Defenses were able to hold a Shotgun offense to negative or zero yardage about 50% of the time when they had 8 defenders in the box. However, teams use 4, 5, 6, or 7 defenders in the box more often than 8. The lesser number of defenders in the box only results in a zero-yardage result around 43% of the time. In short yardage situations we hypothesized that having 8 defenders in the box can be more effective. 

Additionally, rushing 5 resulted in a sack 9% of the time and 6 rushers resulted in a sack 12% of the time, compared to just 6% when 4 pass rushers are sent.

In [None]:
from IPython.display import IFrame

# Import Tableau Visualization 
IFrame('https://public.tableau.com/views/VisualizationofCoverageData/EPAandPlayResultbyCoverage?:embed=y&:display_count=yes&?:showVizHome=no', width = 750, height = 900)

# Summary, Conclusions and Future Considerations

Through our analysis, we have concluded that although Cover 3 Zone and Cover 1 Man defensive schemes are used the most often, there are key situations in which they are not the most effective. In Goal-to-Go and red zone situations, initially showing Cover 4 and Cover 6 Zones is the most effective at stopping opposing offenses from scoring touchdowns. We recommend to NFL coaches to utilize these coverages more in goal-to-go and red zone situations as it would give them a better chance at stopping the opposing offense.

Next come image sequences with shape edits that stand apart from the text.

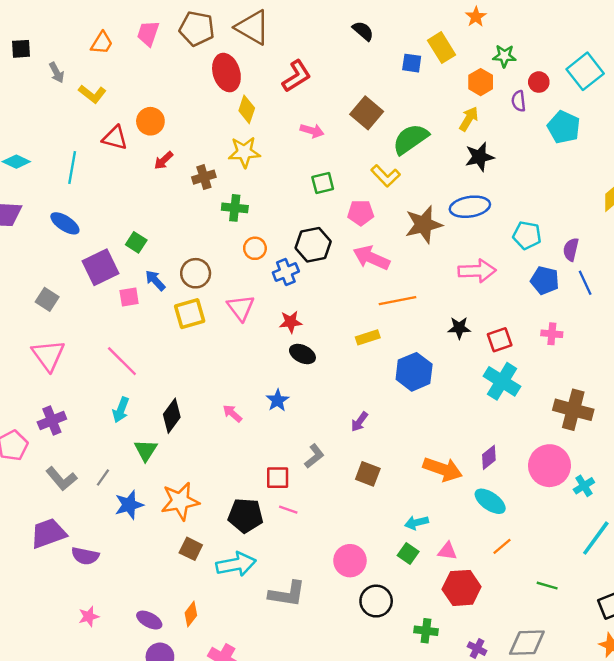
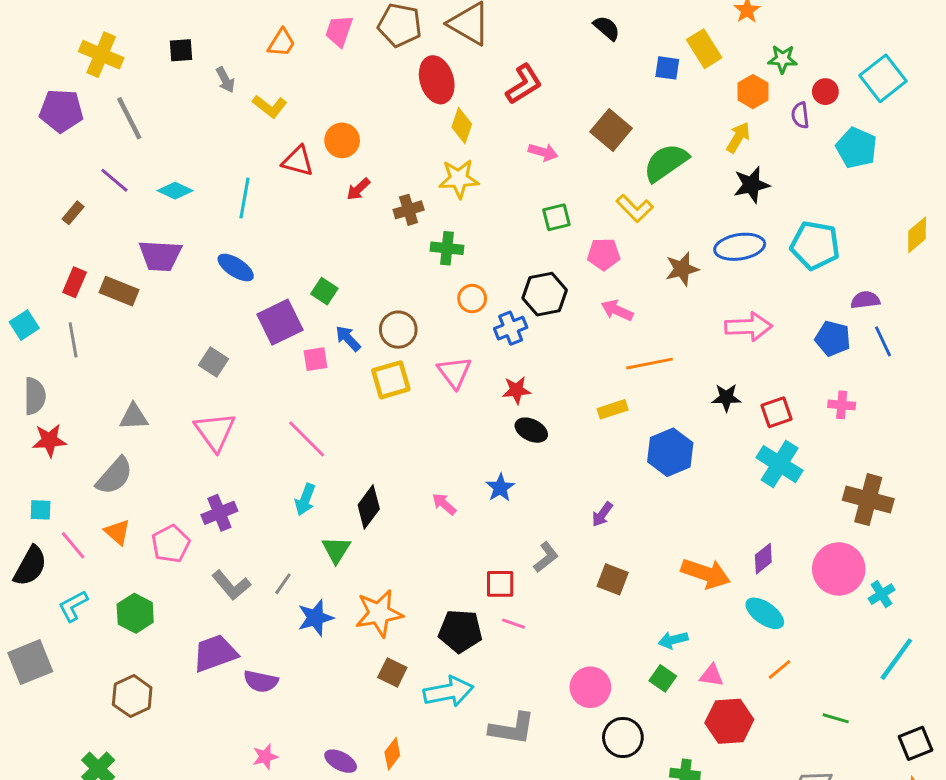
brown star: (424, 225) -> (682, 269), size x0.7
cyan pentagon: (527, 235) -> (815, 245), moved, size x1.4
purple semicircle: (571, 249) -> (865, 300), turned 70
pink arrow: (371, 258) -> (617, 310), size x0.7

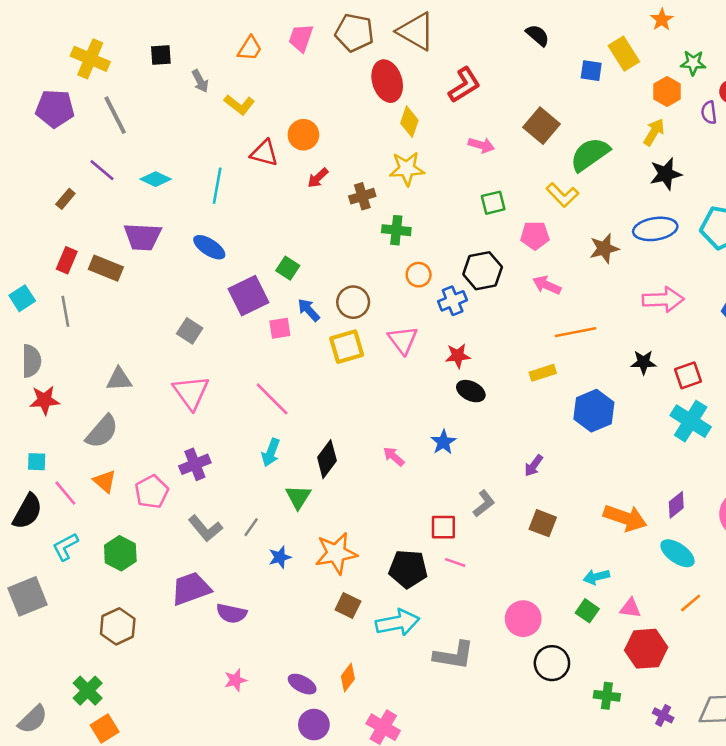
blue star: (315, 618) -> (280, 557), size x0.7

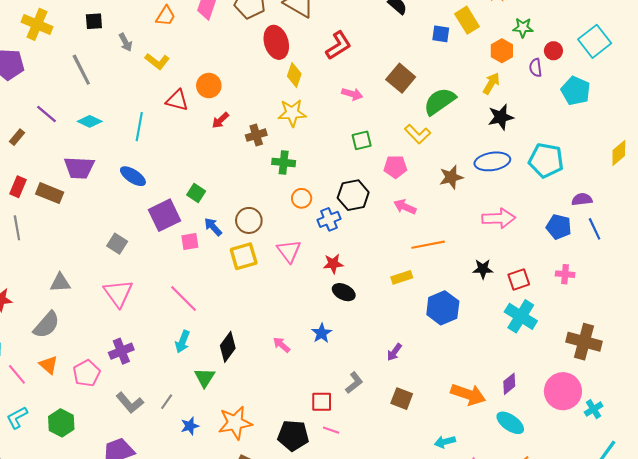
gray line: (115, 115) -> (81, 70), moved

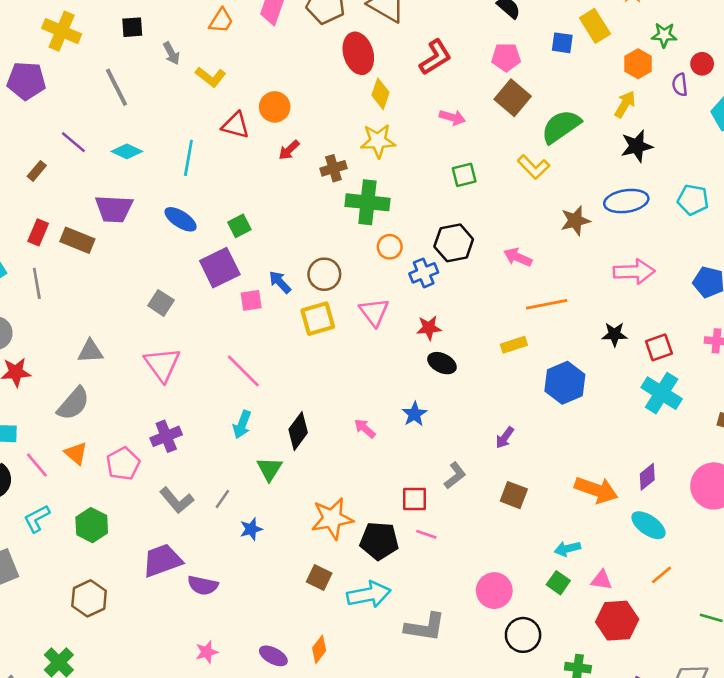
cyan pentagon: (546, 160) -> (693, 200), size x0.7
green cross: (284, 162) -> (367, 202), size x1.5
pink pentagon: (395, 167) -> (506, 57), moved
green square: (196, 193) -> (239, 226), moved, turned 30
orange star: (235, 423) -> (332, 519), moved

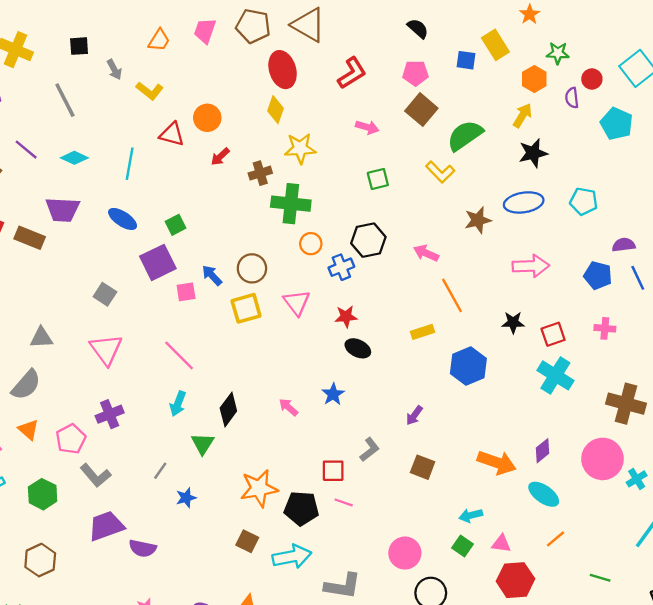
yellow diamond: (381, 94) -> (275, 110), moved
orange line: (547, 304) -> (452, 295), turned 72
gray L-shape: (177, 500) -> (96, 475), moved

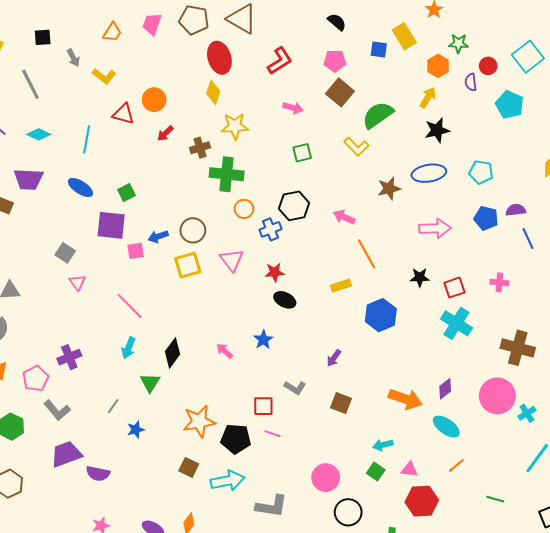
purple square: (158, 262) -> (111, 225), turned 32
blue arrow: (212, 275) -> (158, 237), turned -66
blue pentagon: (598, 275) -> (486, 218), moved
pink triangle: (106, 350) -> (77, 282), moved, size x0.6
gray L-shape: (370, 450) -> (295, 388), turned 70

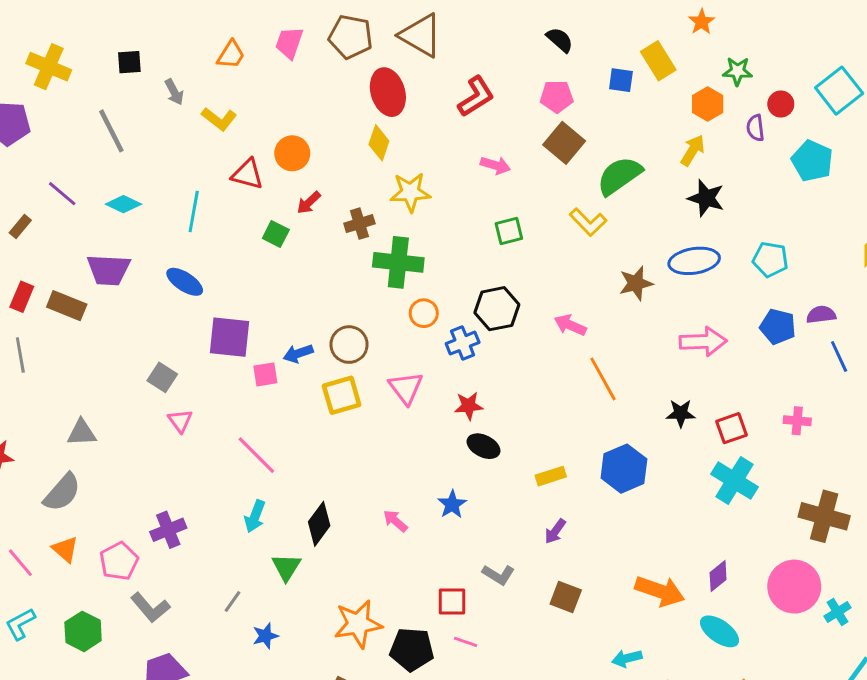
black star: (437, 130) -> (706, 198), turned 30
green square: (126, 193) -> (276, 234), moved, turned -36
yellow rectangle: (341, 286) -> (551, 476), moved

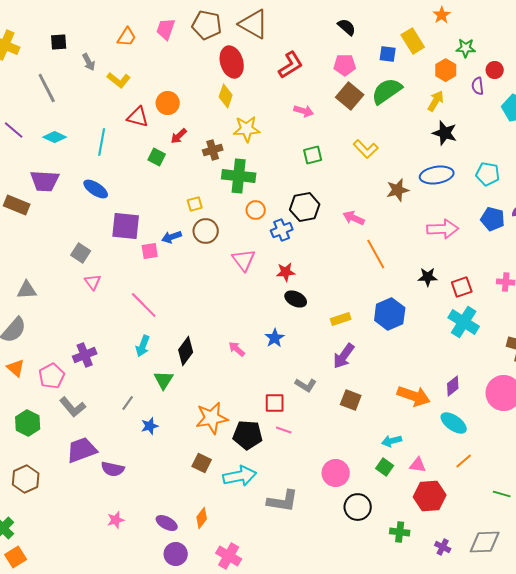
green semicircle: (619, 176) -> (387, 91), moved
yellow square: (342, 395) -> (195, 204), moved, size x0.6
purple arrow: (555, 531) -> (344, 356), size x1.5

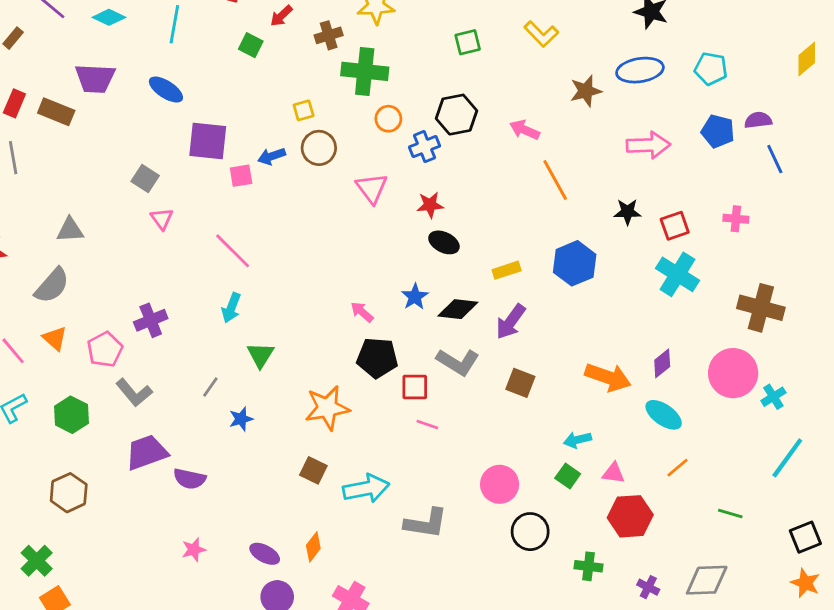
black diamond: (186, 351) -> (458, 309), moved, turned 60
gray L-shape: (306, 385) -> (458, 362), size x1.4
black pentagon: (248, 435) -> (377, 358), moved

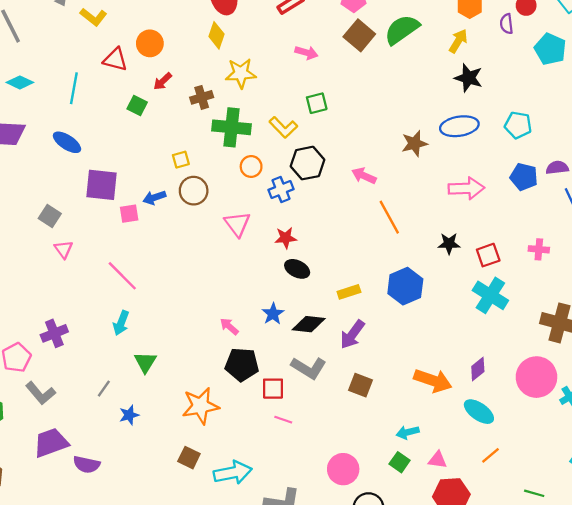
yellow L-shape: (541, 34) -> (283, 127), moved

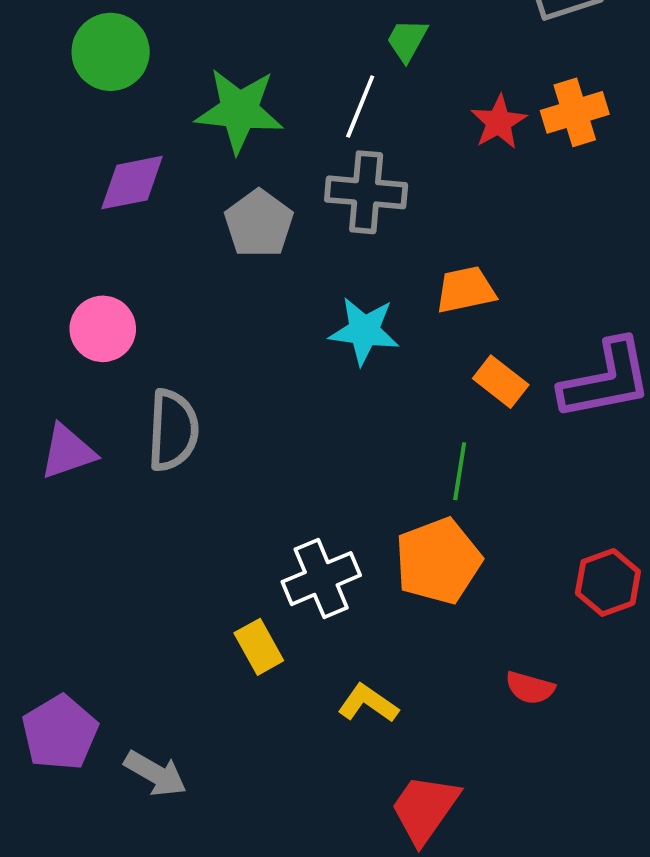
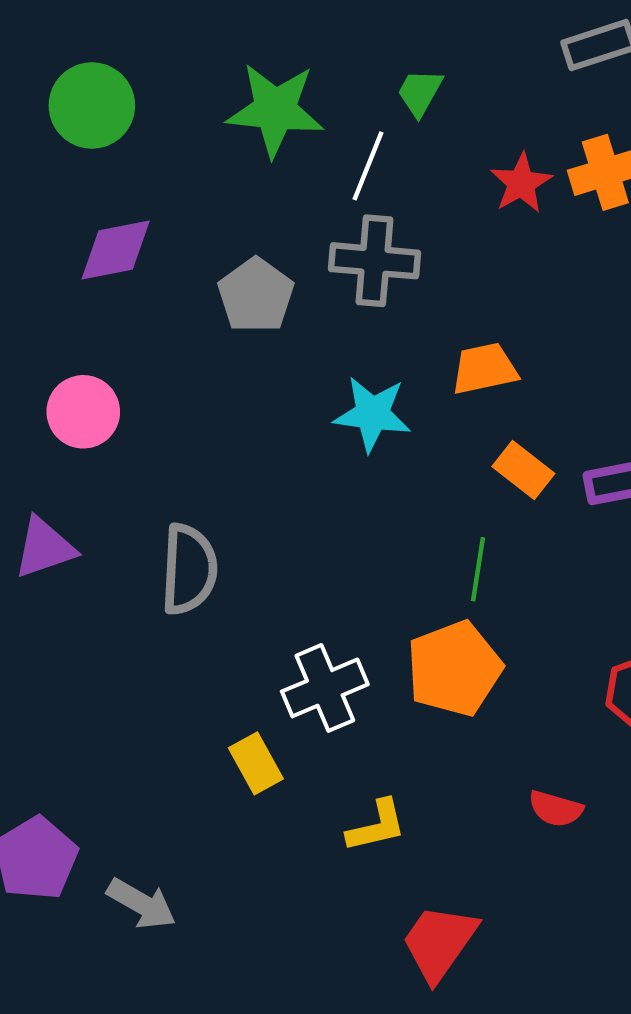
green star: (239, 110) -> (275, 110), moved
gray semicircle: (173, 430) -> (189, 569), moved
yellow L-shape: (368, 703) -> (377, 826), turned 132

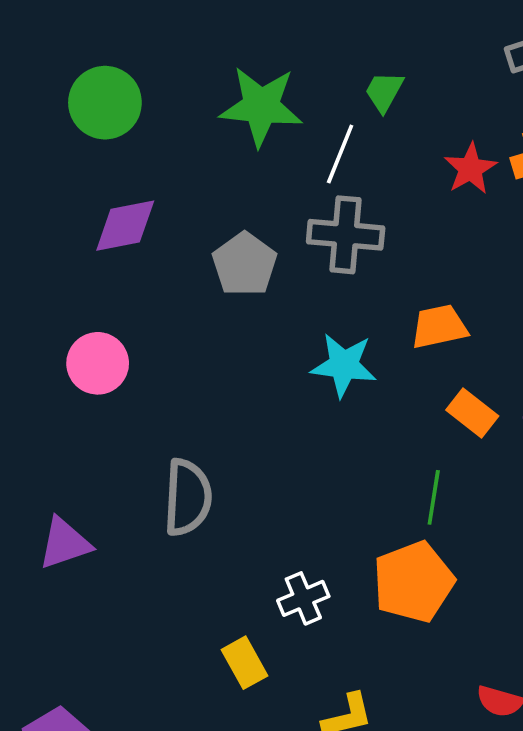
purple triangle: (44, 548) -> (65, 543), moved
white cross: (325, 688) -> (303, 598), size x0.7

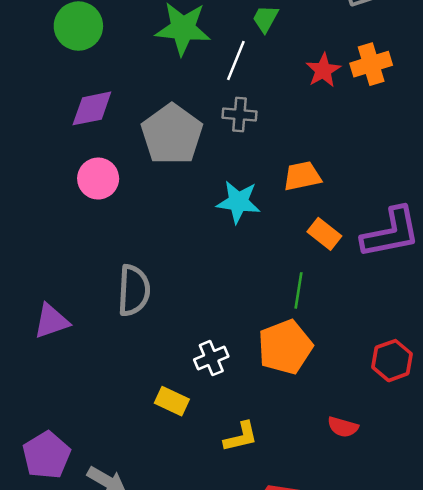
gray cross: (346, 235) -> (240, 115), size x0.7
gray pentagon: (245, 264) -> (172, 134), size x1.4
pink circle: (98, 363) -> (98, 179), moved
yellow rectangle: (245, 663) -> (172, 401), turned -36

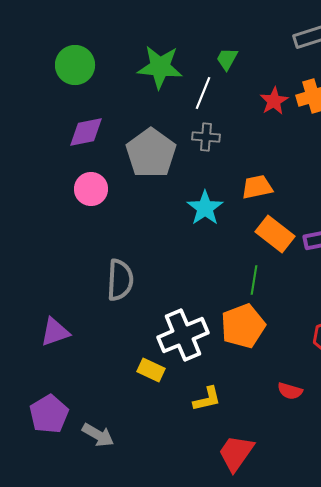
cyan star: (238, 202) -> (205, 208), turned 30
orange rectangle: (324, 234) -> (275, 234), size x1.4
purple triangle: (51, 321) -> (55, 332), moved
white cross: (211, 358) -> (183, 335), size x1.8

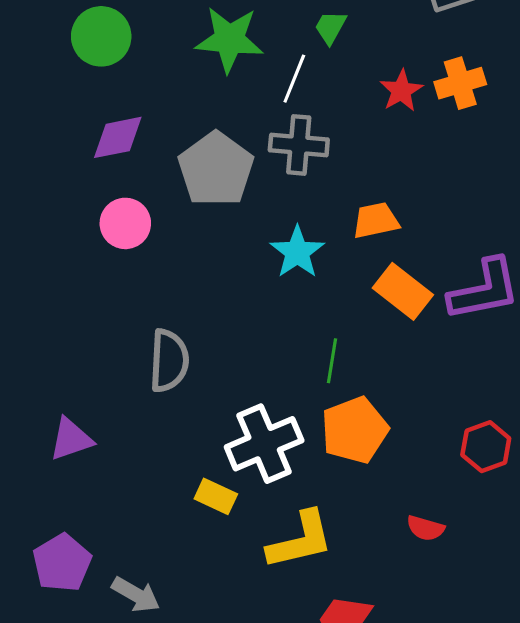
gray cross: (206, 137) -> (299, 145), size x1.4
green line: (254, 280) -> (332, 361), moved
yellow L-shape: (207, 399) -> (300, 540), size x1.6

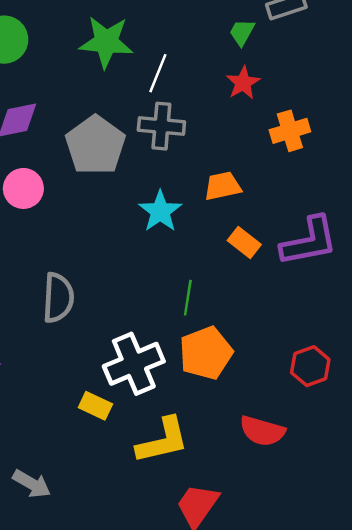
green trapezoid: (330, 27) -> (242, 32), moved
orange cross: (460, 83) -> (290, 131), moved
orange rectangle: (403, 291) -> (244, 242), size x0.7
red semicircle: (425, 528) -> (262, 431), size x1.5

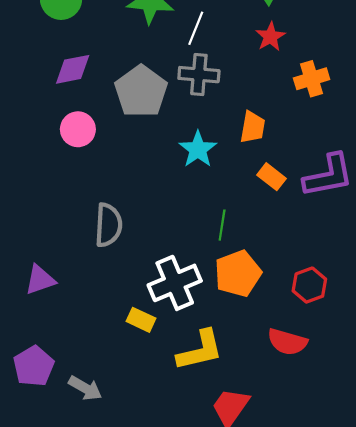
orange trapezoid: (223, 186) -> (253, 127), turned 112
red hexagon: (310, 366) -> (309, 285), moved

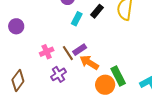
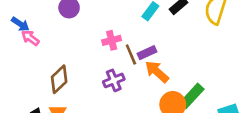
pink cross: (47, 52) -> (112, 40), moved
green rectangle: (118, 76) -> (192, 96), turned 60

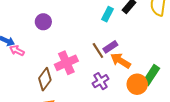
pink cross: (112, 40) -> (66, 63), moved, size x1.5
purple cross: (114, 80) -> (101, 81), moved

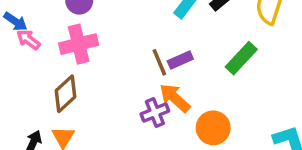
orange arrow: (121, 61) -> (175, 98), moved
pink cross: (66, 63) -> (79, 44), moved
green rectangle: (151, 75) -> (241, 58), moved

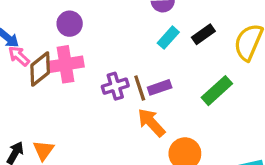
brown diamond: (65, 94) -> (40, 69), moved
purple cross: (155, 113) -> (115, 86), moved

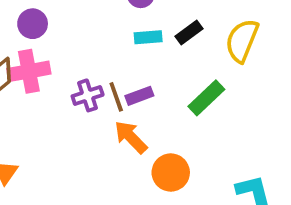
cyan rectangle: (168, 38) -> (148, 37), turned 45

We also found that showing Cover 4 and Cover 6 at snap would allow a smaller play result and lesser EPA than other coverages. However, taking this fact in context of football, Cover 4 and Cover 6 are largely used throughout a play to prevent the deep ball, meaning it makes sense that they allow less yards as opposing quarterbacks are likely to settle for a shorter route or the check down against them.

Utilizing man coverages seems to be the highest-risk/highest-reward for an NFL defense. While Cover 2 Man certainly has the potential to stop opposing offenses from scoring, it can allow a lot of yards since it is so dependent on cornerbacks winning their one-on-one matchups with only two safeties to help. If head coaches and defensive coordinators trust their defense to beat opposing receivers one-on-one, they should utilize Cover 2 Man the most. On the other side, Cover 0 Man has a high chance of allowing a score but also a good chance at allowing a small number of yards. This is due to the risk that comes with blitzing and isolating corners in one-on-ones without safety help; it could pay off with a sack or result in a touchdown. See the final play of Jets vs. Raiders in Week 12 of the 2020 NFL season for an example.

Finally, our defenders in the box findings encourage the increased use of the 46 defense. The 46 defense operates with 8 defenders in the box, a single high safety, and two corners. Since having 8 defenders in the box holds shotgun offenses to negative or 0 yardage 50 percent of the time, NFL defenses should be encouraged to use 46 more, especially in short yardage situations.

Our analysis is limited by the accuracy of our machine learning algorithm. Our model is limited to 85 percent accuracy and to predicting coverages at the time of the snap. In the future if we knew with 100 percent accuracy all coverages used, we could further predict the success and failure of various coverages.